2nd big advantage is: its a decent domain name, than cli.gs - I can tell that
to someone over phoe without them asking 'What?', 'Can yo spell that?'

------
satyajit
Most of these services create a permalink, but they should offer a choice.
Sometimes I create a temp link, which I don't need afterwards. Why can't they
let me reuse the same URL and or just let me delete it? I don't want something
of no use to any living being in the world occupying some space in a database,
and in turn making the URL fetch somewhat slower.

------
aston
URL shrinking is a funny little business. With the right implementation, your
product only gets worse as it gets popular (and the URL's get longer).

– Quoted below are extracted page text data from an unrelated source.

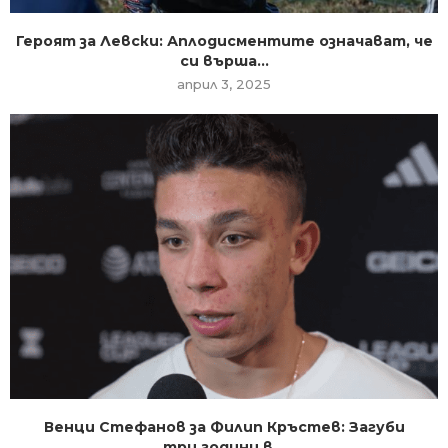
Героят за Левски: Аплодисментите означават, че
си върша...
април 3, 2025
Венци Стефанов за Филип Кръстев: Загуби
три години в...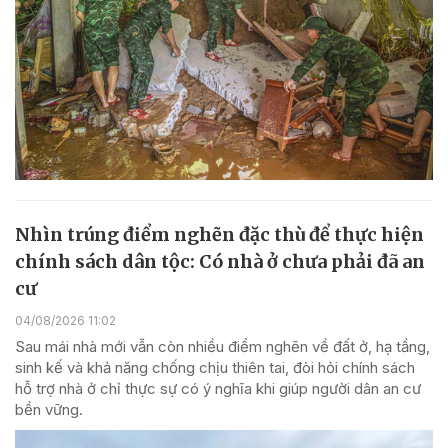
Nhìn trúng điểm nghẽn đặc thù để thực hiện
chính sách dân tộc: Có nhà ở chưa phải đã an
cư
04/08/2026 11:02
Sau mái nhà mới vẫn còn nhiều điểm nghẽn về đất ở, hạ tầng,
sinh kế và khả năng chống chịu thiên tai, đòi hỏi chính sách
hỗ trợ nhà ở chỉ thực sự có ý nghĩa khi giúp người dân an cư
bền vững.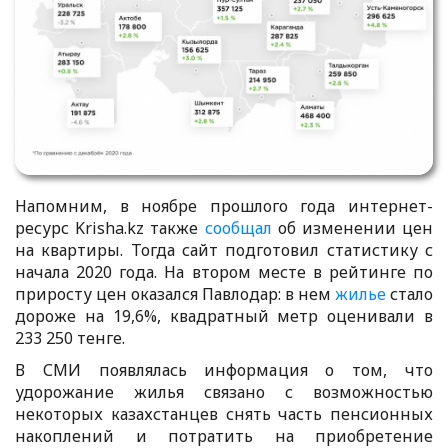
Напомним, в ноябре прошлого года интернет-
ресурс Krisha.kz также
сообщал
об изменении цен
на квартиры. Тогда сайт подготовил статистику с
начала 2020 года. На втором месте в рейтинге по
приросту цен оказался Павлодар: в нем
жилье
стало
дороже на 19,6%, квадратный метр оценивали в
233 250 тенге.
В СМИ появлялась информация о том, что
удорожание жилья связано с возможностью
некоторых казахстанцев снять часть пенсионных
накоплений и потратить на приобретение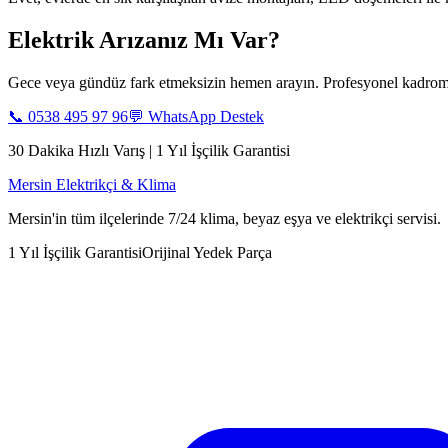
Elektrik Arızanız Mı Var?
Gece veya gündüz fark etmeksizin hemen arayın. Profesyonel kadromu
📞
0538 495 97 96
💬 WhatsApp Destek
30 Dakika Hızlı Varış | 1 Yıl İşçilik Garantisi
Mersin Elektrikçi & Klima
Mersin'in tüm ilçelerinde 7/24 klima, beyaz eşya ve elektrikçi servisi.
1 Yıl İşçilik Garantisi
Orijinal Yedek Parça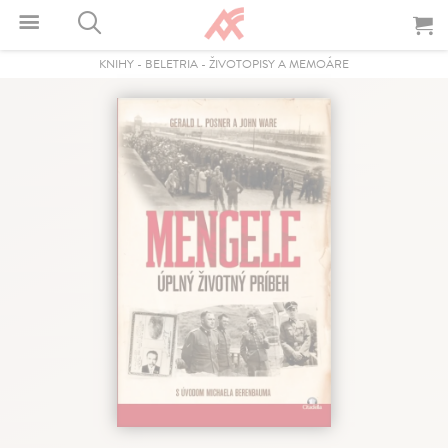
KNIHY
-
BELETRIA
-
ŽIVOTOPISY A MEMOÁRE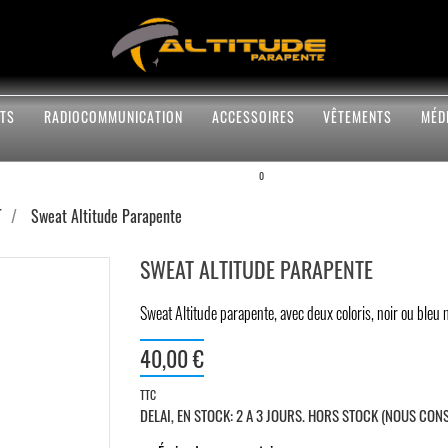
TS
RADIOCOMMUNICATION
ACCESSOIRES
VÊTEMENTS
MÉD
0
T
Sweat Altitude Parapente
SWEAT ALTITUDE PARAPENTE
Sweat Altitude parapente, avec deux coloris, noir ou ble
40,00 €
TTC
DELAI, EN STOCK: 2 A 3 JOURS. HORS STOCK (NOUS CON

If I were running one of these, I would focus on buying as many short domains
as possible and getting people distributed across them to counter the effect.

------
satyajit
One more point: Found out today that, you can redirect using some service
(bit.ly for one) and get your traffic tracked! And one of them (decenturl.com)
make a meaningful url instead of tinyurl.com/sUw7_gKj. I think these are nice
value additions.

------
jacobscott
I use mostly is.gd, haven't had any problems yet. It's also the shortest :)